Scrape Initial Pokedex

Before we scrape all of the Pokemon data, let’s start by building the table of just Pokemon and their number, again using the PokemonDB site.

Load Libraries

Again, we’ll primarily use the rvest package, along with dplyr and tidyr for some additional common functions.

# Load packages
library(rvest)
library(dplyr)
library(tidyr)

Load National Pokedex Page

Let’s load the page data from the National Pokedex page, which has a table of all Pokemon, their number, and a link to their page.

# Set the URL to fetch data from
url <- "https://pokemondb.net/pokedex/national"

# Read the body from the page
body <- url %>% read_html() %>% html_nodes("body")

# Get the info cards for each Pokemon
infocards <- html_nodes(body, "span.infocard-lg-data.text-muted")

Get the Initial Pokedex Data

Using the tags for each “infocard” which contains the information we want for each Pokemon, get the numbers, names, and URLs for each Pokemon.

# Fetch the Pokemon numbers
numbers <- infocards %>%
  html_element("small") %>%
  html_text()

# Fetch the Pokemon names
names <- infocards %>%
  html_element("a") %>%
  html_text()

# Fetch the Pokemon URLs
urls <- infocards %>%
  html_element("a") %>%
  html_attr("href")
urls <- paste0("https://pokemondb.net", urls)

Assemble Initial Pokedex Dataframe

Finally, let’s put all of this data into a dataframe.

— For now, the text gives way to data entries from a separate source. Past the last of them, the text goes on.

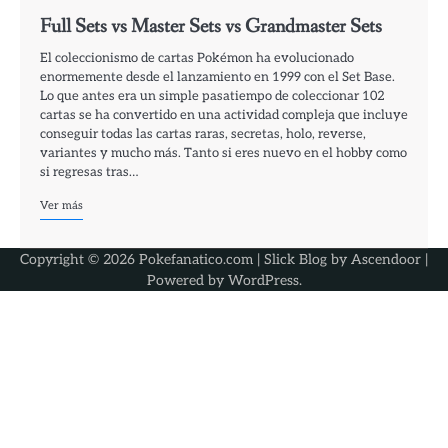
Full Sets vs Master Sets vs Grandmaster Sets
El coleccionismo de cartas Pokémon ha evolucionado
enormemente desde el lanzamiento en 1999 con el Set Base.
Lo que antes era un simple pasatiempo de coleccionar 102
cartas se ha convertido en una actividad compleja que incluye
conseguir todas las cartas raras, secretas, holo, reverse,
variantes y mucho más. Tanto si eres nuevo en el hobby como
si regresas tras…
Ver más
Copyright © 2026 Pokefanatico.com | Slick Blog by
Ascendoor
|
Powered by
WordPress
.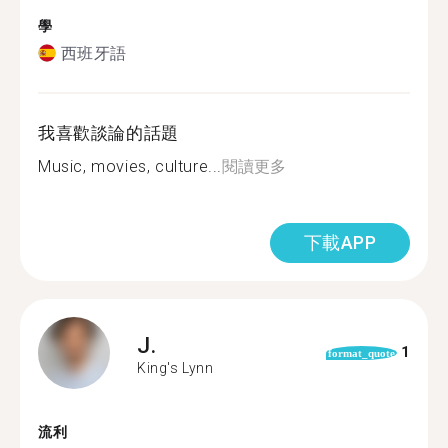
學
西班牙語
我喜歡談論的話題
Music, movies, culture...
閱讀更多
下載APP
J.
1
format_quote
King's Lynn
流利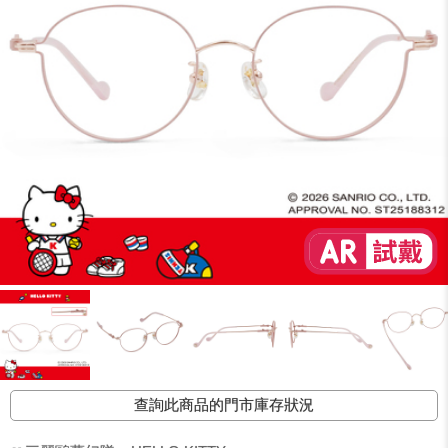
查詢此商品的門市庫存狀況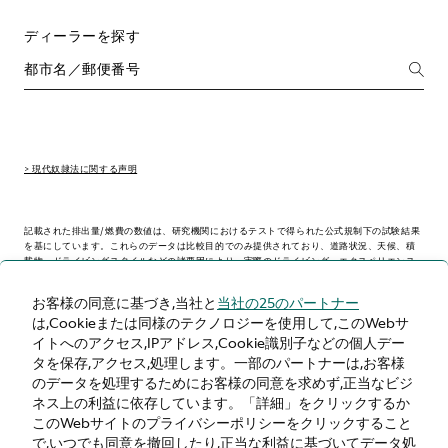
ディーラーを探す
> 現代奴隷法に関する声明
記載された排出量/燃費の数値は、研究機関におけるテストで得られた公式規制下の試験結果
を基にしています。これらのデータは比較目的でのみ提供されており、道路状況、天候、積
載物、ドライビングスタイルなどの諸要因により、実際のドライビング・エクスペリエンス
とは異なる場合があります。
お客様の同意に基づき,当社と
当社の25のパートナー
は,Cookieまたは同様のテクノロジーを使用して,このWebサ
> WLTP - CONSUMPTION AND EMISSION VALUES
イトへのアクセス,IPアドレス,Cookie識別子などの個人デー
タを保存,アクセス,処理します。一部のパートナーは,お客様
のデータを処理するためにお客様の同意を求めず,正当なビジ
ネス上の利益に依存しています。「詳細」をクリックするか
日本
このWebサイトのプライバシーポリシーをクリックすること
で,いつでも同意を撤回したり,正当な利益に基づいてデータ処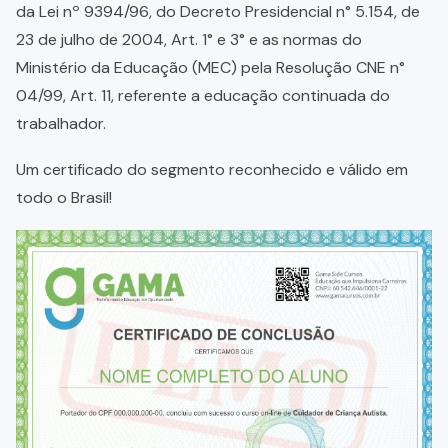
da Lei nº 9394/96, do Decreto Presidencial n° 5.154, de
23 de julho de 2004, Art. 1° e 3° e as normas do
Ministério da Educação (MEC) pela Resolução CNE n°
04/99, Art. 11, referente a educação continuada do
trabalhador.
Um certificado do segmento reconhecido e válido em
todo o Brasil!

# Create tibble for Pokedex
data_tbl <- tibble(numbers, names, urls) %>%
  rename(Number = numbers, Name = names, URLs = urls)
data_tbl$Number <- substring(data_tbl$Number, 2) %>% as.numeric()

glimpse(data_tbl)
Rows: 1,010
Columns: 3
$ Number <dbl> 1, 2, 3, 4, 5, 6, 7, 8, 9, 10, 11, 12, 13, 14, 15, 16, 17, 18, …
$ Name   <chr> "Bulbasaur", "Ivysaur", "Venusaur", "Charmander", "Charmeleon",…
$ URLs   <chr> "https://pokemondb.net/pokedex/bulbasaur", "https://pokemondb.n…

This initial table will serve as the initial table for scraping all of the Pokemon data.